By Michael Jacobs / firstname.lastname@example.org
Spring is prime season for Jewish Atlanta to honor community leaders for their dedication to making our schools, synagogues and other organizations all they are today and all they could be in the future.
Apparently, when that commitment to community is as thick in the air as the pollen that turns our cars green whenever we get a respite from the rain, it becomes infectious. I must have caught the bug.
I don’t know how else to explain how I wound up standing on the first tee at City Club Marietta at 8 a.m. Sunday, May 3, instead of sleeping or editing or waiting to watch Chelsea clinch the English Premier League soccer championship.
It’s not that I never play golf. I played 10 or 20 times a year when I was in high school, and I staggered around the mighty Kerr Lake Country Club — a whole lot of country, not so much club — every few months when I was working in Henderson, N.C., at the turn of the millennium.
But before I talked myself into teeing it up with the Temple Kol Emeth Brotherhood for a good cause — a young woman battling back from injuries suffered in an accident in 2011 — I had played golf exactly once the past 10 years.
I do enjoy golf, at least for the first 60 or 70 strokes. But by the time I get to the 12th or 13th hole, I tend to be sick and tired of mishitting the hail-size ball and chasing after it through the woods.
I’ve never broken 100. I’ve never had a handicap, aside from my inability to keep my head still or my left arm straight, my lack of proper shoes, and my comically patched together “set” of clubs. Yes, that’s duct tape holding my 4-wood together, and, yes, the head and shaft of one of my two drivers aren’t attached at all. My newest club is more than 30 years old: the putter from the woman’s set Dad bought me at J.C. Penney when I first tried to play but was too big for junior clubs and too small for men’s clubs.
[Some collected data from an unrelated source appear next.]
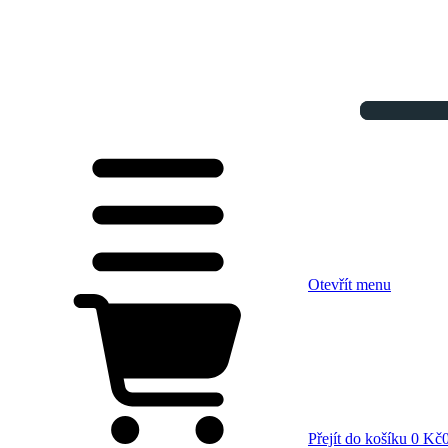
Otevřít menu
Přejít do košíku
0 Kč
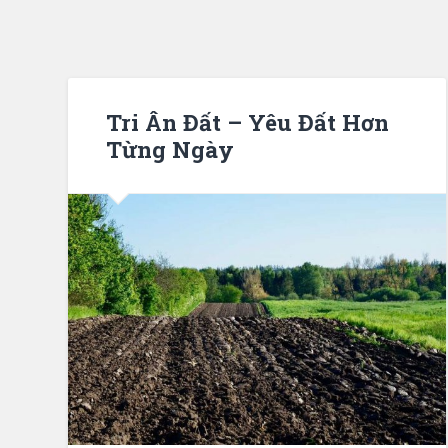
Tri Ân Đất – Yêu Đất Hơn
Từng Ngày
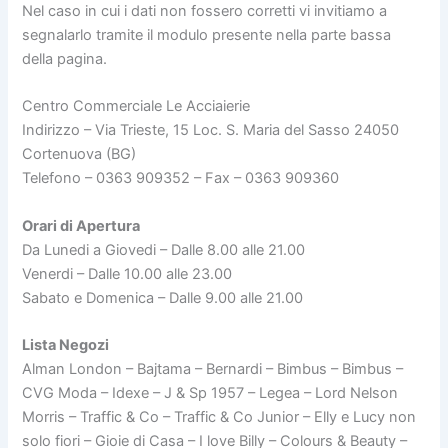
Nel caso in cui i dati non fossero corretti vi invitiamo a
segnalarlo tramite il modulo presente nella parte bassa
della pagina.
Centro Commerciale Le Acciaierie
Indirizzo – Via Trieste, 15 Loc. S. Maria del Sasso 24050
Cortenuova (BG)
Telefono – 0363 909352 – Fax – 0363 909360
Orari di Apertura
Da Lunedi a Giovedi – Dalle 8.00 alle 21.00
Venerdi – Dalle 10.00 alle 23.00
Sabato e Domenica – Dalle 9.00 alle 21.00
Lista Negozi
Alman London – Bajtama – Bernardi – Bimbus – Bimbus –
CVG Moda – Idexe – J & Sp 1957 – Legea – Lord Nelson
Morris – Traffic & Co – Traffic & Co Junior – Elly e Lucy non
solo fiori – Gioie di Casa – I love Billy – Colours & Beauty –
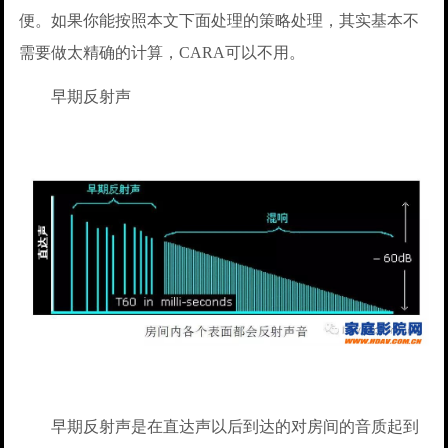
便。如果你能按照本文下面处理的策略处理，其实基本不
需要做太精确的计算，CARA可以不用。
早期反射声
早期反射声是在直达声以后到达的对房间的音质起到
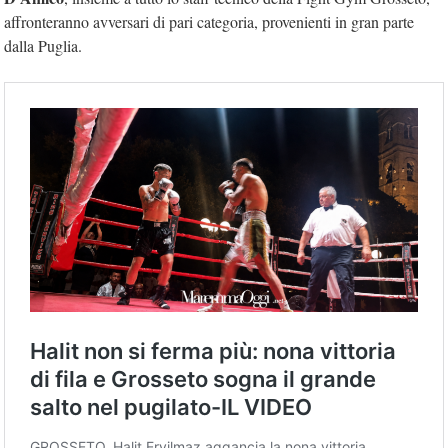
affronteranno avversari di pari categoria, provenienti in gran parte
dalla Puglia.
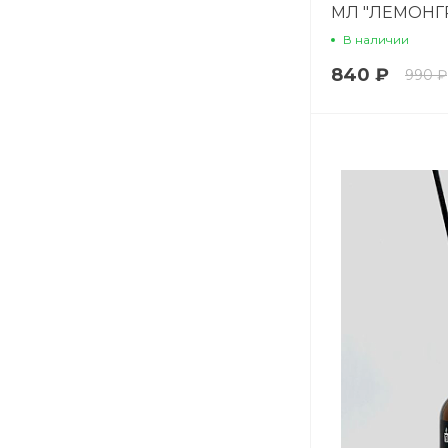
МЛ "ЛЕМОНГ
ЧАЙ"
В наличии
840 ₽
990 ₽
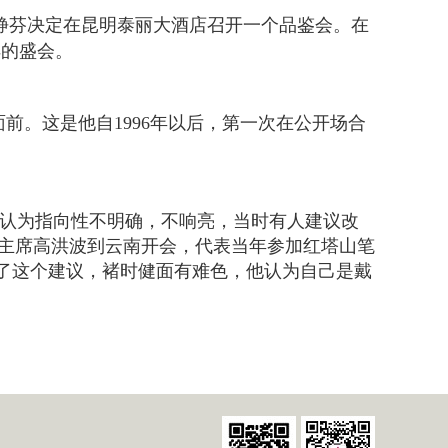
马静芬决定在昆明泰丽大酒店召开一个品鉴会。在
样的盛会。
。这是他自1996年以后，第一次在公开场合
认为指向性不明确，不响亮，当时有人建议改
协副主席高洪波到云南开会，代表当年参加红塔山笔
听了这个建议，褚时健面有难色，他认为自己是戴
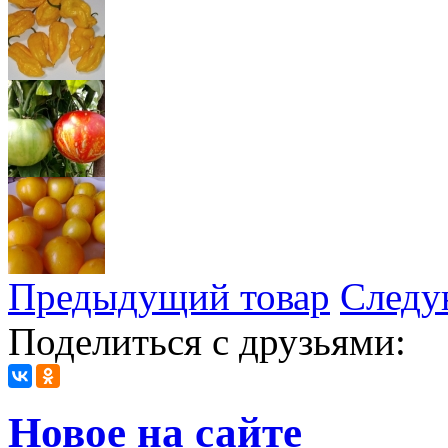
Предыдущий товар
Следу
Поделиться с друзьями:
Новое на сайте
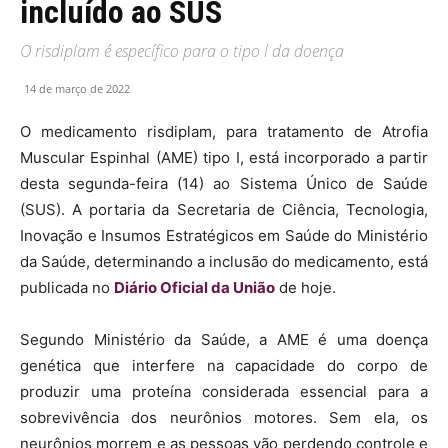
incluído ao SUS
O risdiplam é específico para o tipo l da doença
14 de março de 2022
O medicamento risdiplam, para tratamento de Atrofia
Muscular Espinhal (AME) tipo I, está incorporado a partir
desta segunda-feira (14) ao Sistema Único de Saúde
(SUS). A portaria da Secretaria de Ciência, Tecnologia,
Inovação e Insumos Estratégicos em Saúde do Ministério
da Saúde, determinando a inclusão do medicamento, está
publicada no
Diário Oficial da União
de hoje.
Segundo Ministério da Saúde, a AME é uma doença
genética que interfere na capacidade do corpo de
produzir uma proteína considerada essencial para a
sobrevivência dos neurônios motores. Sem ela, os
neurônios morrem e as pessoas vão perdendo controle e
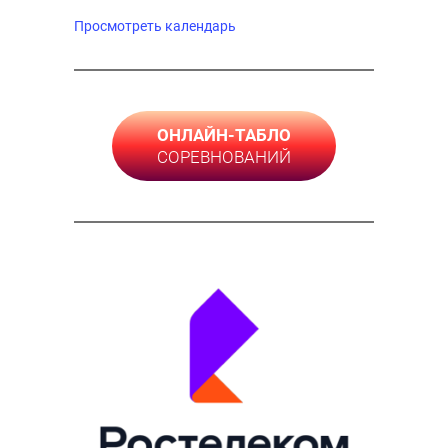
Просмотреть календарь
ОНЛАЙН-ТАБЛО
СОРЕВНОВАНИЙ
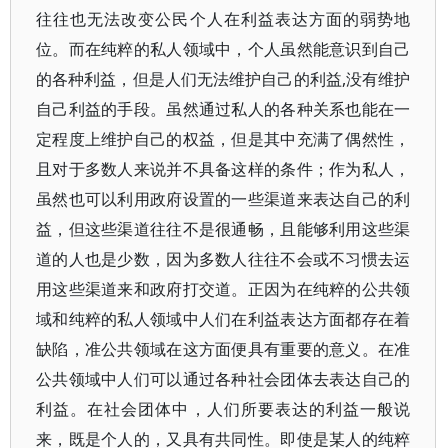
往往也无法改变公民个人在利益表达方面的弱势地
位。而在纯粹的私人领域中，个人虽然能意识到自己
的各种利益，但是人们无法维护自己的利益,没有维护
自己利益的手段。虽然通过私人的各种关系也能在一
定程度上维护自己的权益，但是其中充满了偶然性，
且对于多数人来说并不具备这样的条件；作为私人，
虽然也可以利用政府设置的一些渠道来表达自己的利
益，但这些渠道往往不是很通畅，且能够利用这些渠
道的人也是少数，因为多数人往往不会或不习惯去运
用这些渠道来和政府打交道。正因为在纯粹的公共领
域和纯粹的私人领域中人们在利益表达方面都存在着
缺陷，准公共领域在这方面便具有重要的意义。在准
公共领域中人们可以通过各种社会团体去表达自己的
利益。在社会团体中，人们所要表达的利益一般说
来，既是个人的，又具有共同性。即使是某人的纯粹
Did I mention that I use a simplified scoring system? If I find more balls than I lose during the round, I win.
Needless to say, my playing partners at the Brotherhood tournament abandoned all hope of winning anything when I became the final part of their foursome, but they were gracious enough. No one laughed out loud at me at any point of the day, and they resisted the urge to try to fix my hopelessly broken swing.
I think a good time was had by all. It was a beautiful, sunny morning. The course was immaculate. The snacks and drinks were plentiful. And compared with some of the charitable golf tournaments in the Jewish community, it was cheap.
No doubt I could use the exercise from a regular four-hour walk over hill and dale at the local links, although the heart-healthy benefits of physical activity might be offset by the frustration-driven rise in blood pressure.
But if I committed to trying to find a golf game, paying for clubs and lessons and greens fees and a usable pair of golf spikes, I wouldn’t have enough money left to play charitable tournaments. So in the spirit of community service exemplified elsewhere in this issue by people such as Eliot Arnovitz and Perry Brickman, I’ll just practice shouting “Fore!” a little louder before next year’s tournament.